CMSharp

A high-performance lossless data compressor using context mixing, written in C#. Originally a port of MCM (Mathieu's Compression Method) by Mathieu Chartier.

CMSharp achieves strong compression ratios through adaptive context modeling with up to 8 specialized models mixed via a neural network, combined with preprocessing (dictionary, base64, CSV/JSON columnar transforms, deduplication, x86 BCJ, preflate, JPEG DCT, PNG defiltering) and arithmetic coding. Archives support optional AES-256-GCM encryption, Reed-Solomon recovery records, ECDSA P-256 digital signing, multi-volume splitting, and DEFLATE reconstruction (preflate) for ZIP containers.

Performance

On enwik8 (100MB Wikipedia text), AOT-compiled on Intel Arrow Lake-S (36MB L3):

Mode	Compressed Size	Speed	Memory
Sequential (-m6)	18,288 KB (1.498 bpb)	~23s	~160 MB
Parallel (-p, auto prewarm)	~19,750 KB	~6s	~160 MB per thread
Fast (-cL)	~20,500 KB	~5s	~40 MB per thread
Zstd (-cZ)	26,967 KB (2.209 bpb)	~2.5s	~50 MB

Project Structure

CMSharp.sln
  src/CMSharp/            Core library (NuGet package)
    Core/                 Context mixer, hash table, range coder, BinaryIO utilities
    Models/               Word, bracket, match, interval, special char, PPM-D models + ProbMap
    Compression/          Archive format, compressor, parallel compressor, data detection
    Preprocessing/        Dictionary, Base64, CSV/JSON columnar, LZP, dedup, X86 BCJ, preflate
    Postprocessing/       AES-256-GCM encryption, Reed-Solomon recovery, ECDSA signing
  src/CMSharp.Cli/        Command-line application
  src/CMSharp.CUDA/       CUDA Mamba-2 neural predictor (optional, requires CUDA GPU)
  src/CMSharp.ReedSolomon/ Reed-Solomon erasure coding (vendored from Witteborn.ReedSolomon)
  src/CMSharp.Preflate/   Preflate DEFLATE reconstruction engine
  src/CMSharp.Tests/      Unit tests (569 tests)

Build

Requires .NET 10 SDK.

# JIT build
dotnet build CMSharp.sln -c Release

# AOT build (recommended, ~10% faster)
dotnet publish src/CMSharp.Cli/CMSharp.Cli.csproj -c Release -p:PublishAot=true -o publish_aot

# Run tests
dotnet test src/CMSharp.Tests -c Release

Usage

cmsharp <command> [options] <inputs...> [-o output]

Commands

Command	Description
`a`	Create or add to archive
`x`	Extract archive
`l`	List archive contents
`t`	Test archive integrity (decompress + verify CRC32)
`r`	Repair damaged archive using recovery record
`bench` (or `b`)	Benchmark compress + decompress N times
`sweep` (or `s`)	Compress-only, machine-parseable output

Compression Tiers

Option	Description
`-c0`	Store only (no compression)
`-cZ`	Zstd backend (fast, good compression)
`-cL`	Limited CM (4 models, faster)
`-cS`	Standard CM (7 models, default)
`-cX`	Extended CM (all models, best compression)

Common Options

Option	Description
`-m[N]`	Memory level (1-10, default 6).
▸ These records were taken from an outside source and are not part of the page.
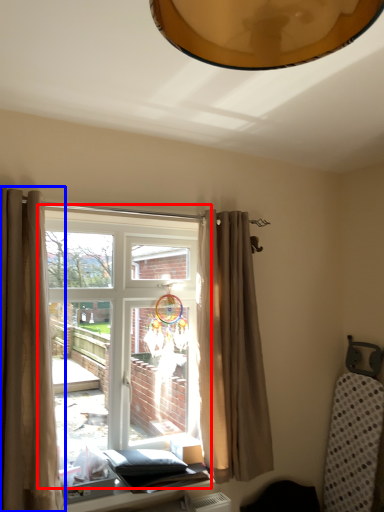 Question: Which object appears farthest to the camera in this image, window (highlighted by a red box) or curtain (highlighted by a blue box)?

Choices:
 (A) window
 (B) curtain

Answer: (A) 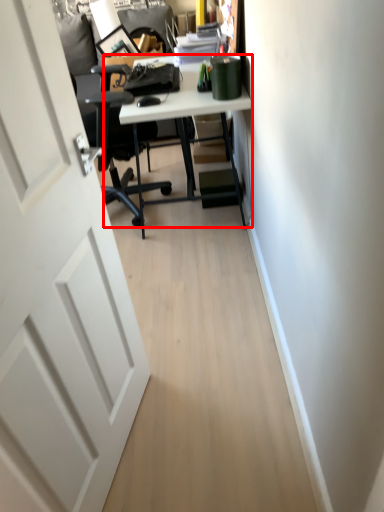 Question: From the image's perspective, where is desk (annotated by the red box) located relative to door?

Choices:
 (A) below
 (B) above

Answer: (B) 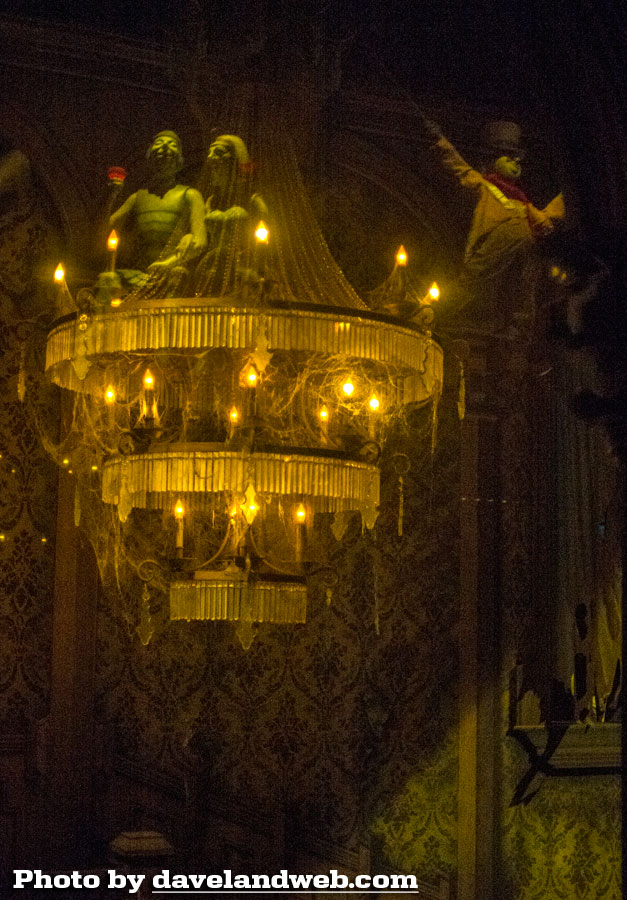 Find the location of a particular element. This screenshot has width=627, height=900. wall is located at coordinates (345, 739). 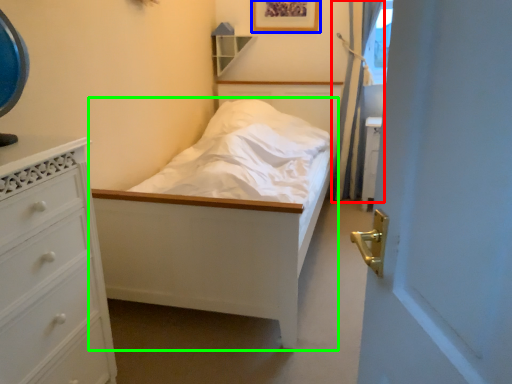 Question: Estimate the real-world distances between objects in this image. Which object is farther from curtain (highlighted by a red box), picture frame (highlighted by a blue box) or bed (highlighted by a green box)?

Choices:
 (A) picture frame
 (B) bed

Answer: (B) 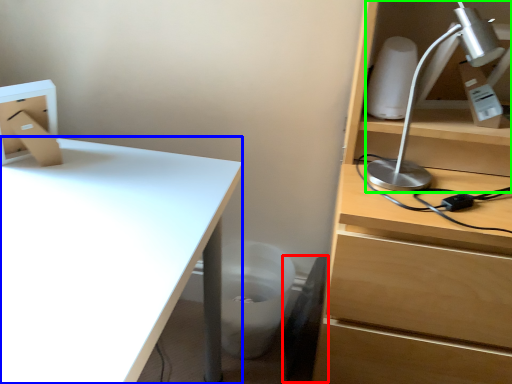 Question: Based on their relative distances, which object is farther from swivel chair (highlighted by a red box)? Choose from desk (highlighted by a blue box) and lamp (highlighted by a green box).

Choices:
 (A) desk
 (B) lamp

Answer: (A) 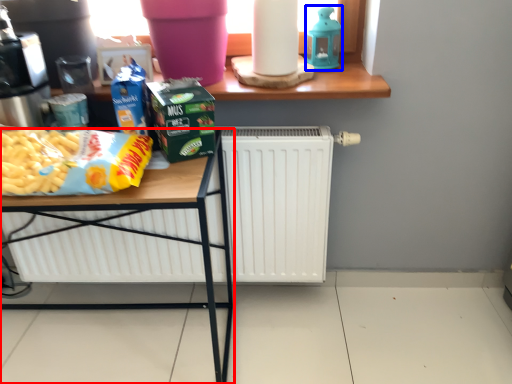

Higher = better compression, more RAM
`-f[N]`	Fast mode (N=2-7 models). Fine-grained model count control
`-p[N]`	Parallel compression (N=max threads, default all cores)
`-ppm`	Enable PPM-D model (slower, ~0.7% smaller)
`-adaptive`	Adaptive model selection (profile 1MB, prune to optimal set)
`-e`	Encrypt archive with AES-256-GCM (prompts for password)
`-rr[:N]`	Add recovery record (N=overhead %, default 0.25)
`-sign:FILE`	Sign archive with ECDSA P-256 private key PEM
`-verify`	Verify signature on extraction (embedded public key)
`-vol:SIZE`	Split into volumes (e.g., `-vol:100M`, `-vol:4.7G`)
`-acl`	Preserve NTFS ACLs (Windows)
`-o <path>`	Output path (default: `<input>.cms` for `a`, current dir for `x`)
`-test`	Verify decompression after compression
`-v`	Verbose output

Encryption Options

Option	Description
`-e`	Encrypt with AES-256-GCM; prompts for password interactively
`--password:VALUE`	Set password inline (no prompt)

Encryption uses Argon2id key derivation (64 MB memory, OWASP 2023 recommended parameters). Decryption auto-detects encrypted archives and prompts for the password if needed.

Recovery Record Options

Option	Description
`-rr`	Add Reed-Solomon recovery record (0.25% overhead)
`-rr:N`	Custom overhead percentage (0.1-50)

Recovery records enable the r command to repair bit-rot or partial corruption. The t command reports recovery record status and recoverability.

Digital Signing Options

Option	Description
`-sign:FILE`	Sign archive with ECDSA P-256 private key PEM
`-verify`	Verify signature on extraction (embedded public key)
`-verify:FILE`	Verify against specific public key PEM

Signing embeds the public key in the archive for self-contained verification. Generate keys with OpenSSL:

openssl ecparam -genkey -name prime256v1 -noout -out private.pem
openssl ec -in private.pem -pubout -out public.pem

Multi-Volume Options

Option	Description
`-vol:SIZE`	Split archive into volumes (e.g., `-vol:100M`, `-vol:4.7G`, `-vol:650K`)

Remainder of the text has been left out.